(PROVIDED DATA)
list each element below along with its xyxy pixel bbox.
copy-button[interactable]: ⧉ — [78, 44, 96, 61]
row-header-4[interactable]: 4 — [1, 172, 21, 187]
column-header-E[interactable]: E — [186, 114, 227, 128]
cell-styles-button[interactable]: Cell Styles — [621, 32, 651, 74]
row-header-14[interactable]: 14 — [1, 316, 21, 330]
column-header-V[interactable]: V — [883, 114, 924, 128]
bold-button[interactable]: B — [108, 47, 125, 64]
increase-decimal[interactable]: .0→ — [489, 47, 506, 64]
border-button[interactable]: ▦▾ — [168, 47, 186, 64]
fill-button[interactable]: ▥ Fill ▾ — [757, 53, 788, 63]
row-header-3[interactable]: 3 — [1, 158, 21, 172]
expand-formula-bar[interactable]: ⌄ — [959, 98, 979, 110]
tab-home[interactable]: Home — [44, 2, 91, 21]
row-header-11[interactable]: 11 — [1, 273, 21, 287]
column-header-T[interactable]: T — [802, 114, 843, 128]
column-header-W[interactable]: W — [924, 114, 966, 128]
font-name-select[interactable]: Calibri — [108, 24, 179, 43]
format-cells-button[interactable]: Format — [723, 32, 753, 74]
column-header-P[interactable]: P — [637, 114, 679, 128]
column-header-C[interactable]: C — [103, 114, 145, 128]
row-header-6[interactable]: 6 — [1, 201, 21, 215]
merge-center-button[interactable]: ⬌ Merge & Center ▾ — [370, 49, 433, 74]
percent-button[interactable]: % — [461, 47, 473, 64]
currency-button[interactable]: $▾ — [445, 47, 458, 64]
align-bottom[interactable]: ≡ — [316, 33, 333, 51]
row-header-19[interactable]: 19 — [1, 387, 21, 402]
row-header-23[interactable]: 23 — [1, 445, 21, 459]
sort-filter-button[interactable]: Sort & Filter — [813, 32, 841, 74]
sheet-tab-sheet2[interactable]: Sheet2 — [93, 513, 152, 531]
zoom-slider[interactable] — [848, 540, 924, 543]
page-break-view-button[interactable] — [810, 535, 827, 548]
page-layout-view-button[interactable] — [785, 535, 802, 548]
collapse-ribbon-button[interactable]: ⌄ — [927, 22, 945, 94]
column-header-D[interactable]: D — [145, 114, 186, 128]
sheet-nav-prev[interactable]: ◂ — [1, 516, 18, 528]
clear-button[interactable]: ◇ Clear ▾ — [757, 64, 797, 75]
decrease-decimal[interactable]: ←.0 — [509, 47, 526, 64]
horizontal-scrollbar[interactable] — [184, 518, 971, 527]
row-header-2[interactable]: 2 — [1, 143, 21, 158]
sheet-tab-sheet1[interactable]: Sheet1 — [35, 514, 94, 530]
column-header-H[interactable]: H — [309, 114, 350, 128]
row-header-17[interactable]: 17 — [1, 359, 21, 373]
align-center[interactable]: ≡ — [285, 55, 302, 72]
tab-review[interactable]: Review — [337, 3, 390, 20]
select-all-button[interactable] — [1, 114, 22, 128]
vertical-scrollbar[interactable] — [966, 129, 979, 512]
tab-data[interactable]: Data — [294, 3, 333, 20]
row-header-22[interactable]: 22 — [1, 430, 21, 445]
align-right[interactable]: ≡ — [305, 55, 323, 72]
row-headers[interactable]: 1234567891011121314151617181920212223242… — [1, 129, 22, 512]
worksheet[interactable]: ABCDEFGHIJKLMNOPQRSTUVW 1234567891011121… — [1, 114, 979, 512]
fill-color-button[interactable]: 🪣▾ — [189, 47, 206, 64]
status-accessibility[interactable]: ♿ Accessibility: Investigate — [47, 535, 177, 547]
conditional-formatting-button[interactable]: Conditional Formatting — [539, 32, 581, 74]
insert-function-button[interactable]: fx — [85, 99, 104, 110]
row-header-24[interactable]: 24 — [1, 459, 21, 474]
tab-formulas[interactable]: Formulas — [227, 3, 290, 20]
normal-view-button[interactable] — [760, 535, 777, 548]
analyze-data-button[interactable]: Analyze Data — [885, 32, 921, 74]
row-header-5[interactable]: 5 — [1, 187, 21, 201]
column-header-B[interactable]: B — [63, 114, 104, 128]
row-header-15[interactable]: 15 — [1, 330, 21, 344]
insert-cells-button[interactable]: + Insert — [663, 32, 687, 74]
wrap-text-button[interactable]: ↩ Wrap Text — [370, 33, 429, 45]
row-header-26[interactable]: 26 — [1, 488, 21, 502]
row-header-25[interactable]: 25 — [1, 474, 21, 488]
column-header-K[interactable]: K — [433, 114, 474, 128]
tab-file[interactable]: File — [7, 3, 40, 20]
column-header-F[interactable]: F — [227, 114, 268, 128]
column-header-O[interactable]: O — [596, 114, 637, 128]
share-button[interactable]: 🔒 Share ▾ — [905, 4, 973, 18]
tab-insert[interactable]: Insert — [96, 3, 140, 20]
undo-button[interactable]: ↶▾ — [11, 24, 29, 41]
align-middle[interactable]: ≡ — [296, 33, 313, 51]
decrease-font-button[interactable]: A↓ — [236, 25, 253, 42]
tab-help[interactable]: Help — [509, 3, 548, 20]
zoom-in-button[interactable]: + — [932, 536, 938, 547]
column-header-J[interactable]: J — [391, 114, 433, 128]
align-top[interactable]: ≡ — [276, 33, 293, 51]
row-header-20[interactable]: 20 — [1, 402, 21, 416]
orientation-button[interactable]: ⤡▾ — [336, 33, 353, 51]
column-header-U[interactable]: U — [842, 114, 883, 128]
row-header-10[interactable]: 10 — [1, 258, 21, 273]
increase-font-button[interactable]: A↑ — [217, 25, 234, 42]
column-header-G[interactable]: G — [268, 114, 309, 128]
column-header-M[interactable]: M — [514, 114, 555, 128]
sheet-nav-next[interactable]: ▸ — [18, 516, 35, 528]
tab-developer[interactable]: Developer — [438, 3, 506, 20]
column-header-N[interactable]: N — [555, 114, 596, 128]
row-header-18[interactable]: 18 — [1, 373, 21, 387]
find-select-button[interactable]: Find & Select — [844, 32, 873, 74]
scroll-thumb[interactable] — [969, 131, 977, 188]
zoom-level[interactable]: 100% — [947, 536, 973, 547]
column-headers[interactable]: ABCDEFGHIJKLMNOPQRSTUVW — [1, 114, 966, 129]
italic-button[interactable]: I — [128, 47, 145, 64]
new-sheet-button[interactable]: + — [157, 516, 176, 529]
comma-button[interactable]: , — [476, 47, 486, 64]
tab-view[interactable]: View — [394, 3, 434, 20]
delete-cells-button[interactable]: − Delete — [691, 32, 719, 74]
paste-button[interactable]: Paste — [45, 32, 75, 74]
(End PROVIDED DATA)
WHAT TO WORK ON »
The task requires that all the material be restated word for word.

ANSWER TO THE PROBLEM »
list each element below along with its xyxy pixel bbox.
copy-button[interactable]: ⧉ — [78, 44, 96, 61]
row-header-4[interactable]: 4 — [1, 172, 21, 187]
column-header-E[interactable]: E — [186, 114, 227, 128]
cell-styles-button[interactable]: Cell Styles — [621, 32, 651, 74]
row-header-14[interactable]: 14 — [1, 316, 21, 330]
column-header-V[interactable]: V — [883, 114, 924, 128]
bold-button[interactable]: B — [108, 47, 125, 64]
increase-decimal[interactable]: .0→ — [489, 47, 506, 64]
border-button[interactable]: ▦▾ — [168, 47, 186, 64]
fill-button[interactable]: ▥ Fill ▾ — [757, 53, 788, 63]
row-header-3[interactable]: 3 — [1, 158, 21, 172]
expand-formula-bar[interactable]: ⌄ — [959, 98, 979, 110]
tab-home[interactable]: Home — [44, 2, 91, 21]
row-header-11[interactable]: 11 — [1, 273, 21, 287]
column-header-T[interactable]: T — [802, 114, 843, 128]
column-header-W[interactable]: W — [924, 114, 966, 128]
font-name-select[interactable]: Calibri — [108, 24, 179, 43]
format-cells-button[interactable]: Format — [723, 32, 753, 74]
column-header-P[interactable]: P — [637, 114, 679, 128]
column-header-C[interactable]: C — [103, 114, 145, 128]
row-header-6[interactable]: 6 — [1, 201, 21, 215]
merge-center-button[interactable]: ⬌ Merge & Center ▾ — [370, 49, 433, 74]
percent-button[interactable]: % — [461, 47, 473, 64]
currency-button[interactable]: $▾ — [445, 47, 458, 64]
align-bottom[interactable]: ≡ — [316, 33, 333, 51]
row-header-19[interactable]: 19 — [1, 387, 21, 402]
row-header-23[interactable]: 23 — [1, 445, 21, 459]
sort-filter-button[interactable]: Sort & Filter — [813, 32, 841, 74]
sheet-tab-sheet2[interactable]: Sheet2 — [93, 513, 152, 531]
zoom-slider[interactable] — [848, 540, 924, 543]
page-break-view-button[interactable] — [810, 535, 827, 548]
page-layout-view-button[interactable] — [785, 535, 802, 548]
collapse-ribbon-button[interactable]: ⌄ — [927, 22, 945, 94]
column-header-D[interactable]: D — [145, 114, 186, 128]
sheet-nav-prev[interactable]: ◂ — [1, 516, 18, 528]
clear-button[interactable]: ◇ Clear ▾ — [757, 64, 797, 75]
decrease-decimal[interactable]: ←.0 — [509, 47, 526, 64]
horizontal-scrollbar[interactable] — [184, 518, 971, 527]
row-header-2[interactable]: 2 — [1, 143, 21, 158]
sheet-tab-sheet1[interactable]: Sheet1 — [35, 514, 94, 530]
column-header-H[interactable]: H — [309, 114, 350, 128]
row-header-17[interactable]: 17 — [1, 359, 21, 373]
align-center[interactable]: ≡ — [285, 55, 302, 72]
tab-review[interactable]: Review — [337, 3, 390, 20]
select-all-button[interactable] — [1, 114, 22, 128]
vertical-scrollbar[interactable] — [966, 129, 979, 512]
tab-data[interactable]: Data — [294, 3, 333, 20]
row-header-22[interactable]: 22 — [1, 430, 21, 445]
align-right[interactable]: ≡ — [305, 55, 323, 72]
row-headers[interactable]: 1234567891011121314151617181920212223242… — [1, 129, 22, 512]
worksheet[interactable]: ABCDEFGHIJKLMNOPQRSTUVW 1234567891011121… — [1, 114, 979, 512]
fill-color-button[interactable]: 🪣▾ — [189, 47, 206, 64]
status-accessibility[interactable]: ♿ Accessibility: Investigate — [47, 535, 177, 547]
conditional-formatting-button[interactable]: Conditional Formatting — [539, 32, 581, 74]
insert-function-button[interactable]: fx — [85, 99, 104, 110]
row-header-24[interactable]: 24 — [1, 459, 21, 474]
tab-formulas[interactable]: Formulas — [227, 3, 290, 20]
normal-view-button[interactable] — [760, 535, 777, 548]
analyze-data-button[interactable]: Analyze Data — [885, 32, 921, 74]
row-header-5[interactable]: 5 — [1, 187, 21, 201]
column-header-B[interactable]: B — [63, 114, 104, 128]
row-header-15[interactable]: 15 — [1, 330, 21, 344]
insert-cells-button[interactable]: + Insert — [663, 32, 687, 74]
wrap-text-button[interactable]: ↩ Wrap Text — [370, 33, 429, 45]
row-header-26[interactable]: 26 — [1, 488, 21, 502]
row-header-25[interactable]: 25 — [1, 474, 21, 488]
column-header-K[interactable]: K — [433, 114, 474, 128]
tab-file[interactable]: File — [7, 3, 40, 20]
column-header-F[interactable]: F — [227, 114, 268, 128]
column-header-O[interactable]: O — [596, 114, 637, 128]
share-button[interactable]: 🔒 Share ▾ — [905, 4, 973, 18]
tab-insert[interactable]: Insert — [96, 3, 140, 20]
undo-button[interactable]: ↶▾ — [11, 24, 29, 41]
align-middle[interactable]: ≡ — [296, 33, 313, 51]
decrease-font-button[interactable]: A↓ — [236, 25, 253, 42]
tab-help[interactable]: Help — [509, 3, 548, 20]
zoom-in-button[interactable]: + — [932, 536, 938, 547]
column-header-J[interactable]: J — [391, 114, 433, 128]
align-top[interactable]: ≡ — [276, 33, 293, 51]
row-header-20[interactable]: 20 — [1, 402, 21, 416]
orientation-button[interactable]: ⤡▾ — [336, 33, 353, 51]
column-header-U[interactable]: U — [842, 114, 883, 128]
row-header-10[interactable]: 10 — [1, 258, 21, 273]
increase-font-button[interactable]: A↑ — [217, 25, 234, 42]
column-header-G[interactable]: G — [268, 114, 309, 128]
column-header-M[interactable]: M — [514, 114, 555, 128]
sheet-nav-next[interactable]: ▸ — [18, 516, 35, 528]
tab-developer[interactable]: Developer — [438, 3, 506, 20]
column-header-N[interactable]: N — [555, 114, 596, 128]
row-header-18[interactable]: 18 — [1, 373, 21, 387]
find-select-button[interactable]: Find & Select — [844, 32, 873, 74]
scroll-thumb[interactable] — [969, 131, 977, 188]
zoom-level[interactable]: 100% — [947, 536, 973, 547]
column-headers[interactable]: ABCDEFGHIJKLMNOPQRSTUVW — [1, 114, 966, 129]
italic-button[interactable]: I — [128, 47, 145, 64]
new-sheet-button[interactable]: + — [157, 516, 176, 529]
comma-button[interactable]: , — [476, 47, 486, 64]
tab-view[interactable]: View — [394, 3, 434, 20]
delete-cells-button[interactable]: − Delete — [691, 32, 719, 74]
paste-button[interactable]: Paste — [45, 32, 75, 74]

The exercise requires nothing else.